Reporters’ Notebook

LAS VEGAS MAYOR OSCAR GOODMAN TROTTES OUT A WELL-WORN JOKE recently as he gave a key to the city to Lord John Taylor of Warwick, the first black man to take a seat in Great Britain’s House of Lords.

As he handed Taylor the key, Goodman said: "If you go to the MGM after 2 o’clock in the morning, this will open up all of the slot machines."

Let us now review all the permutations of this bit of Goodman shtick:

In February 2001, at a key presentation to the cast members of "Forever Plaid" before their final performance at the Flamingo Las Vegas, Goodman said: "The littler keys (I am giving you) only open the slot machines late at night."

Then in April 2004, while giving keys to cast members of Fox’s "Best Damn Sports Show Period," Goodman said the keys would open slot machines and "back doors to gentlemen’s clubs."

In August 2005, while presenting U.S. Supreme Court Justice John Paul Stevens with a key, hizzoner informed him: "Just between you and me, this key opens up all the slots at the Wynn."

And in February 2006, when keys were given to three actors from "Mamma Mia," the joke went like this: "This also opens up the back of the slot machines at The Mirage."

Where’s the key that opens the vault holding Goodman’s book of fresh jokes?

 

GETTING SHOT BY A GUARD IN PRISON CAN BE COSTLY. In December 2006, 22-year-old Donald Hixon was shot and wounded by a prison guard while serving a 12- to 48-month sentence at High Desert State Prison for possession of a stolen vehicle.

A grand jury later indicted the guard, Paul Chafffee, for battery with a charge of battery with a deadly weapon for the shooting.

Hixon’s wounds were extensive from the shooting. He lost his gallbladder and parts of his intestines and had shotgun pellets lodged in his kidney, liver and stomach.

What did he get for his trouble? Earlier this month, the Nevada Department of Corrections sent Hixon a bill for $24,407 to cover medical expenses related to the shooting.

On Thursday, the Department of Corrections told the Review-Journal that the bill was a mistake and took all the charges off Hixon’s prison account.

Hixon was released from the prison in August after completing his sentence.
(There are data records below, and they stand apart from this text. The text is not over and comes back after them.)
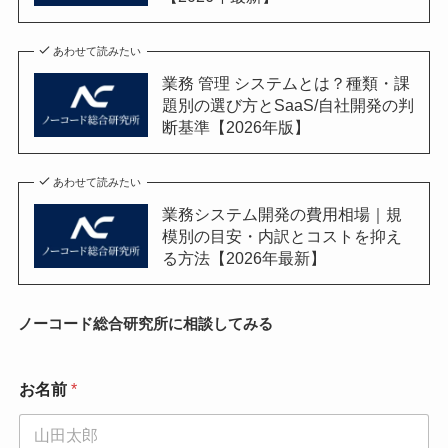
あわせて読みたい
業務 管理 システムとは？種類・課
題別の選び方とSaaS/自社開発の判
断基準【2026年版】
あわせて読みたい
業務システム開発の費用相場｜規
模別の目安・内訳とコストを抑え
る方法【2026年最新】
ノーコード総合研究所に相談してみる
お名前
*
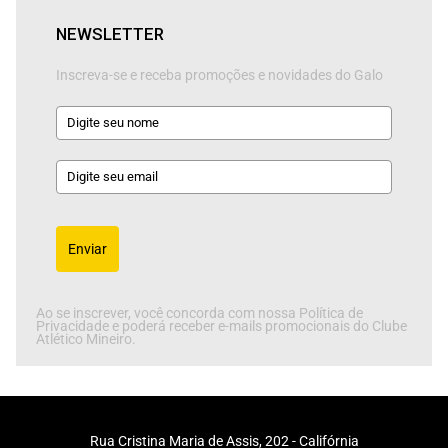
NEWSLETTER
Inscreva-se e receba promoções e novidades do Galo
Enviar
Ao se inscrever, você concorda com nossa Política de
Privacidade e poderá receber e-mails promocionais do Clube
Atlético Mineiro.
Rua Cristina Maria de Assis, 202 - Califórnia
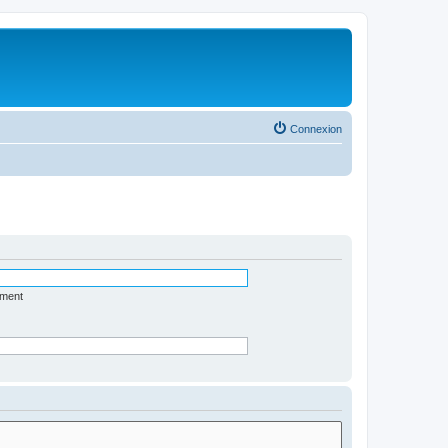
Connexion
ément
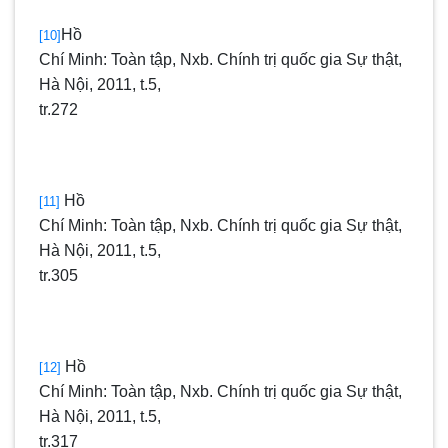
Hồ
[10]
Chí Minh: Toàn tập, Nxb. Chính trị quốc gia Sự thật,
Hà Nội, 2011, t.5,
tr.272
Hồ
[11]
Chí Minh: Toàn tập, Nxb. Chính trị quốc gia Sự thật,
Hà Nội, 2011, t.5,
tr.305
Hồ
[12]
Chí Minh: Toàn tập, Nxb. Chính trị quốc gia Sự thật,
Hà Nội, 2011, t.5,
tr.317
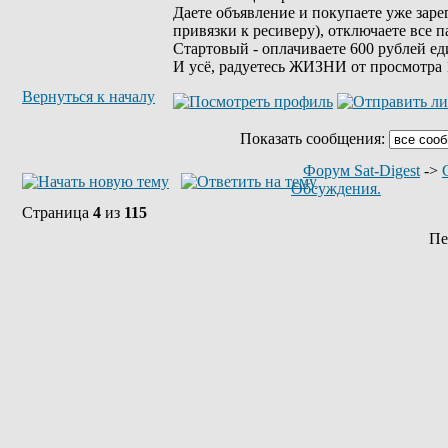
Даете объявление и покупаете уже заре
привязки к ресиверу), отключаете все п
Стартовый - оплачиваете 600 рублей ед
И усё, радуетесь ЖИЗНИ от просмотра 
Вернуться к началу
Показать сообщения:
Форум Sat-Digest
->
Обсуждения.
Страница
4
из
115
Пе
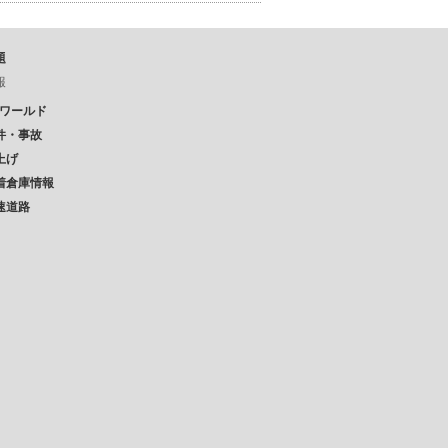
題
報
Pワールド
件・事故
上げ
着倉庫情報
速道路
He is suing the prison department for injuries associated with the shooting.

DAVID KIHARA

 

OVERHEARD ON THE SCANNER: "In the slots area, a man who is sleeping and vomiting while playing the slots. They’re requesting a welfare check."

 

THE GLOBE SUPERMARKET TABLOID GOT THE STORY — or at least a story, based on speculation — behind O.J. Simpson’s arrest in Las Vegas last month.

"Experts say a brain tumor could explain why the fallen star apparently acted so irrationally" when, police say, he barged into a Palace Station hotel room and stole sports memorabilia he claimed was rightfully his. All this is based on "one insider" telling the Globe that "O.J. has been complaining for nearly a year about severe headaches and dizziness. He keeps telling everyone he’s convinced he has a brain tumor and is dying."

This report was sandwiched between some noteworthy journalistic analysis of boxer Oscar De La Hoya’s "cross-dressing scandal" and a think-piece bearing this headline: "Did Britney Put a Hit On Hubby? FBI says ‘No way’"

 

SEN. HARRY REID TOLD REPORTERS RECENTLY THAT HE LEFT NO STONE UNTURNED in a recent push to persuade Republican senators to consider Democratic proposals to alter the course on the Iraq war.

"I spent three weeks calling and speaking with Republican colleagues," the Senate majority leader said. "I even called Larry Craig trying to get votes."

STEVE TETREAULT

 

something must have gotten lost in translation. when zagreb Mayor Milan Bandic was in town recently for a conference of the Croatian Fraternal Union, and he got together with Las Vegas Mayor Oscar Goodman to talk about … graffiti.

It seems Bandic is as vexed by spray-painting hooligans as Goodman is, and he wanted to discuss steps Nevada has taken against taggers and their ilk.

Goodman, famously, has suggested graffiti offenders have their thumbs cut off, or that they be placed in public stocks where passers-by can smear paint on their faces. But that’s not what he and Bandic talked about. Instead, the visitor was given a copy of the recently passed state law that toughened penalties for graffiti.

"This is war," Bandic told the media, according to the Web site www.javno.com. "This is total war with the urban guerrilla."